Greenpeace Indonesia — through the voice of forest protection campaign manager Kiki Taufik — said the government’s appeal threatens to hinder transparency initiatives by companies such as Wilmar International. Indeed, the global leader in palm oil production had in December 2018 announced a commitment to map and monitor hundreds of its suppliers. (4)
Traceability?
That same traceability that in Europe is guaranteed ex lege – on the basis of the General Food Law (reg. EC 178/02, Article 18) – is instead denied by order of the authority. From a government with which the very European Commission is negotiating a free trade agreement. And while we are concerned about strengthening traceability to better ensure food safety and consumer information, they want to hide basic information.
Who and where produced what and when? What agronomic practices and processes, what self-control measures? What material flows have followed the raw and semi-finished materials that become part of the global food supply chain? And what is their actual socio-environmental impact? There is little to hide, the unsustainability of the palm supply chain is known to all who have decided to open their eyes.
#Buycott!
‘Countdown to Extinction‘ – the report published by Greenpeace International in June 2019 – highlights how, from 2010 to the present, thearea planted with GMO soybeans in Brazil has increased by 45 percent. But palm oil production in Indonesia has increased even more, to the extent of 75 percent. So much so that the Asian archipelago ranked third globally in greenhouse gas emissions. After the U.S. and China, but without even an iota of the industrial output of the two leading planetary economic powers. (5)

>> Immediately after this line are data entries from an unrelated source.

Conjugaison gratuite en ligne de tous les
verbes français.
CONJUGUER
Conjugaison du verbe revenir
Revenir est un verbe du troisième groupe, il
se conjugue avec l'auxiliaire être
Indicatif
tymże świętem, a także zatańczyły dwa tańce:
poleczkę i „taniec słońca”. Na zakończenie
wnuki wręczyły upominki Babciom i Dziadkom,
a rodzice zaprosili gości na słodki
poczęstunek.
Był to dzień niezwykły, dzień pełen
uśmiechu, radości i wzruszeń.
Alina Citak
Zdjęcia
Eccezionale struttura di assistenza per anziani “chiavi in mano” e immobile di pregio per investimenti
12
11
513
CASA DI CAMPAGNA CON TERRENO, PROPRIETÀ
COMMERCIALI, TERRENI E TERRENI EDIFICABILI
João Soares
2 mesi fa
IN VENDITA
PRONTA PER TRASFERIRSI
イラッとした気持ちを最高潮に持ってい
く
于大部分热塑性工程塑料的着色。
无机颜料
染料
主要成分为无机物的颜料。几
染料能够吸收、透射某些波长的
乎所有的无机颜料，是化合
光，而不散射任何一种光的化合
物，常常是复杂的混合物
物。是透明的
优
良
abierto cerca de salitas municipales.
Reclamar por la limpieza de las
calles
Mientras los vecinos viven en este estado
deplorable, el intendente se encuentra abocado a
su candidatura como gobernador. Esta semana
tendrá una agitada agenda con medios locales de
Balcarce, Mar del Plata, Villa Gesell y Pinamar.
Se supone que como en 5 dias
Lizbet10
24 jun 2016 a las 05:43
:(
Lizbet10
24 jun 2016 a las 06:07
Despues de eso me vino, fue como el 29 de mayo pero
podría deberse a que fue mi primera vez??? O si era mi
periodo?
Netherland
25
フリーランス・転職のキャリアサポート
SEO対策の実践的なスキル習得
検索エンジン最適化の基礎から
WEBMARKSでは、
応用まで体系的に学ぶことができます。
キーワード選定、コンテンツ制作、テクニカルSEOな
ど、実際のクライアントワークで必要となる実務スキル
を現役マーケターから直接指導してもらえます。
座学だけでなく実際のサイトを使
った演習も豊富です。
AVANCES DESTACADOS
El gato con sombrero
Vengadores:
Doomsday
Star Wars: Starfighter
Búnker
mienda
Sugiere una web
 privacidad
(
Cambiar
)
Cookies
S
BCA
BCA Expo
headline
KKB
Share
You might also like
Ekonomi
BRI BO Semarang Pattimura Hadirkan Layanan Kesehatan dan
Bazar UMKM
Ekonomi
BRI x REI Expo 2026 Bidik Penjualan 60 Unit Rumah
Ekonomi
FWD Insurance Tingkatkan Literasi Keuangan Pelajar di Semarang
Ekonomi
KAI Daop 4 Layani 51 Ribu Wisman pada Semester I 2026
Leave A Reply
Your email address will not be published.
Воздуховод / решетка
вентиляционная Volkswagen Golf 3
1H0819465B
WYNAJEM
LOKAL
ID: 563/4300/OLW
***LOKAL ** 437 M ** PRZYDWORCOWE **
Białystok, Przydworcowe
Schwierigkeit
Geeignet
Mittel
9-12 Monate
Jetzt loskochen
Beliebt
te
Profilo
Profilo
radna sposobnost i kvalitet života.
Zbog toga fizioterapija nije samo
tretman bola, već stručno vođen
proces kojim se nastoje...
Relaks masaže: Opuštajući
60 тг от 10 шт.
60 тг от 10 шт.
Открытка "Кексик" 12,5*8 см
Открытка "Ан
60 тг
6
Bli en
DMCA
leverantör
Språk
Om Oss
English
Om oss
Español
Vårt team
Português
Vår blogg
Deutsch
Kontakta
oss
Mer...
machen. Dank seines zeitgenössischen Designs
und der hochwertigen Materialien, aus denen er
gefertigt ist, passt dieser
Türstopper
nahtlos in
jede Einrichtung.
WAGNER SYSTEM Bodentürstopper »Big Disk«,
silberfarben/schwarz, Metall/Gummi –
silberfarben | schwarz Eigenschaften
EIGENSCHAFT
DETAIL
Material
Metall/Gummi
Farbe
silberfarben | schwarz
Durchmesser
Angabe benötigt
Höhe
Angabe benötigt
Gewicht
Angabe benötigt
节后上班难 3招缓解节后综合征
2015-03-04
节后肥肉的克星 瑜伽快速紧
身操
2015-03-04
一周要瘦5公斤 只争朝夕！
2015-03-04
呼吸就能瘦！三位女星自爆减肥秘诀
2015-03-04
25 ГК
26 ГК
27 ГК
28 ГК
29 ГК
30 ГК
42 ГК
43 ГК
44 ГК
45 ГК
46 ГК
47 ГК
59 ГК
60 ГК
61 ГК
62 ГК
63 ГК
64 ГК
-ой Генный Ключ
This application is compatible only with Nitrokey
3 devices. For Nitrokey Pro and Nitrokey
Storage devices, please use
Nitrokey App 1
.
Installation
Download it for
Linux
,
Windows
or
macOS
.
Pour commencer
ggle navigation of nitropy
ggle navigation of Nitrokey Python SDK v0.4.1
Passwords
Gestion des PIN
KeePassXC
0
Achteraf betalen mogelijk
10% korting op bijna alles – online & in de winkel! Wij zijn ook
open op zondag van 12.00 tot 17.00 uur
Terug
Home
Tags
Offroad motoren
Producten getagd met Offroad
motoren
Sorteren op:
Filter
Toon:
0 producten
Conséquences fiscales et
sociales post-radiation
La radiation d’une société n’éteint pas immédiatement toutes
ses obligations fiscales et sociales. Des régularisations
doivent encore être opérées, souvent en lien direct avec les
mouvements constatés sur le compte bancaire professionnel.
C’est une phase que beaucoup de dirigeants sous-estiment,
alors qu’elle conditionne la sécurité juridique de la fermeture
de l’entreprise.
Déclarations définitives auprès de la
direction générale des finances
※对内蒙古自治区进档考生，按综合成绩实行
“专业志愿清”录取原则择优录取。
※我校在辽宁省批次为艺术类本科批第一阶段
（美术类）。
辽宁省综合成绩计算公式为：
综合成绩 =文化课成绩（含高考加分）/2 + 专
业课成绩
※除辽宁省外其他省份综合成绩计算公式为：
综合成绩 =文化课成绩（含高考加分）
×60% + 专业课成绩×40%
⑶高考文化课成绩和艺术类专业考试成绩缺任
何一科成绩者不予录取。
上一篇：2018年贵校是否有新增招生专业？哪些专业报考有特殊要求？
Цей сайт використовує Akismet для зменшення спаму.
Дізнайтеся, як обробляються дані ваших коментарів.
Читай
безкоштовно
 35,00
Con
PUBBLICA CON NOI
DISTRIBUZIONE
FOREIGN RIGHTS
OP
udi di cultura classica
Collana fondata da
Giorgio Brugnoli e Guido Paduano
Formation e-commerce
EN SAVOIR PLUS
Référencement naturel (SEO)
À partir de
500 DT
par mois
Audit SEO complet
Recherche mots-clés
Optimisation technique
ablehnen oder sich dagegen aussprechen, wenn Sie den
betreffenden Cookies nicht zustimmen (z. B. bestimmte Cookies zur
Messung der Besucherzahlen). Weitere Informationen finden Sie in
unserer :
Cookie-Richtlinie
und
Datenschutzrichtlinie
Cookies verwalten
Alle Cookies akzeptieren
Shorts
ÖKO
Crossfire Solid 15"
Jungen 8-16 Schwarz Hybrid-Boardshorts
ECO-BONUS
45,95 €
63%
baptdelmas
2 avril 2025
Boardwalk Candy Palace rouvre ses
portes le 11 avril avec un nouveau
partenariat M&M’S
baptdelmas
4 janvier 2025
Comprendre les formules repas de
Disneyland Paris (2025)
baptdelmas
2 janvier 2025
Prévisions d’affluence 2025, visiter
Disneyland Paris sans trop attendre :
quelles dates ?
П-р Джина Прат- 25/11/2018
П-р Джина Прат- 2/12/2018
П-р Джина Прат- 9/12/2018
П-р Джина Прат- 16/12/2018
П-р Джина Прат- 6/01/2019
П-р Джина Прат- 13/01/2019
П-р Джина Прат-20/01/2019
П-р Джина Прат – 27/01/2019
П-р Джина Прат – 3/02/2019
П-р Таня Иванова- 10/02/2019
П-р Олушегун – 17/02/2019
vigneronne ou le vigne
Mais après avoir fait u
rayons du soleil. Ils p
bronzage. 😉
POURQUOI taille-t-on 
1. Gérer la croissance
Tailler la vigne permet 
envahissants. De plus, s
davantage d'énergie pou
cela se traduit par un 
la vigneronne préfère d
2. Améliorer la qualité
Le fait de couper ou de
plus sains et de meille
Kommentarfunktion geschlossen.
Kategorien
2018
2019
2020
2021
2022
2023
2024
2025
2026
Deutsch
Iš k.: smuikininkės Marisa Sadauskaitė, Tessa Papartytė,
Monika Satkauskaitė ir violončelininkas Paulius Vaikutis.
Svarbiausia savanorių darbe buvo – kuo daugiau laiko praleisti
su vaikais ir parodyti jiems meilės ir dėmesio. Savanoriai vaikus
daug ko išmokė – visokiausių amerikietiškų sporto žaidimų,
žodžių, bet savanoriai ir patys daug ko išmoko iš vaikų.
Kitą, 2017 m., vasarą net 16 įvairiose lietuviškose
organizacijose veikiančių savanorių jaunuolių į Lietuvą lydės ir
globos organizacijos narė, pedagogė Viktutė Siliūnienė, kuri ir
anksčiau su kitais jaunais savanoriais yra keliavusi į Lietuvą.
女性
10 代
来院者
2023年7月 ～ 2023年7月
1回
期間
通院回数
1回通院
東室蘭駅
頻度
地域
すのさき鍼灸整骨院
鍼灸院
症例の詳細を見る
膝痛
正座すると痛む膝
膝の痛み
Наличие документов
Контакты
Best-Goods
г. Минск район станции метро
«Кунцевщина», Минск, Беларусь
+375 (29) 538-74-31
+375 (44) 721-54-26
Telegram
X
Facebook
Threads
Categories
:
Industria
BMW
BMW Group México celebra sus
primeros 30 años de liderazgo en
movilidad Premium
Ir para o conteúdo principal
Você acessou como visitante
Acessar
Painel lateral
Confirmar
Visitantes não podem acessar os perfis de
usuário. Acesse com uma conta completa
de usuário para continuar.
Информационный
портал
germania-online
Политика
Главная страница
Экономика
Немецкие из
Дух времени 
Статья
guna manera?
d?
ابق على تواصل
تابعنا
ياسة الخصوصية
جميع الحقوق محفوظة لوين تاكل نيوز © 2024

#Buycott! is our campaign, carried out together with Égalité and other associations that would like to join. A peaceful but equally determined initiative aimed at disrupting demand for palm oil, GMO soybeans (even when used in livestock feed) and meat from the Americas. Stop buying unsustainable products, once and for all!
Dario Dongo
Notes
(1) See EC press release, ‘Commission steps up EU action to protect and restore the world’s forests,’ 7/23/19, https://europa.eu/rapid/press-release_IP-19-4470_it.htm
(2) John McBeth, Palm oil a hot issue in Indonesian election, Asia Times, 10.4.19, https://www.asiatimes.com/2019/04/article/palm-oil-a-hot-issue-in-indonesian-election/
(3) https://rspo.org/library/lib_files/preview/461
(4) Back in 2016, the Indonesian government blocked a private sector initiative to increase transparency in the palm oil sector, the Indonesian Palm Oil Pledge (IPOP). An agreement between six of the major refineries, broken off as a result of pressure from some parts of the government. V. Hans Nicolas Jong, Mongabay, News & inspiration from nature’s frontline, 5/21/19, https://news.mongabay.com/2019/05/indonesia-calls-on-palm-oil-industry-obscured-by-secrecy-to-remain-opaque/
(5) Greenpeace International, June 2019, https://storage.googleapis.com/planet4-international-stateless/2019/06/b4258a33-gp_cte_report_lowres.pdf
Dario Dongo, lawyer and journalist, PhD in international food law, founder of WIISE (FARE - GIFT - Food Times) and Égalité.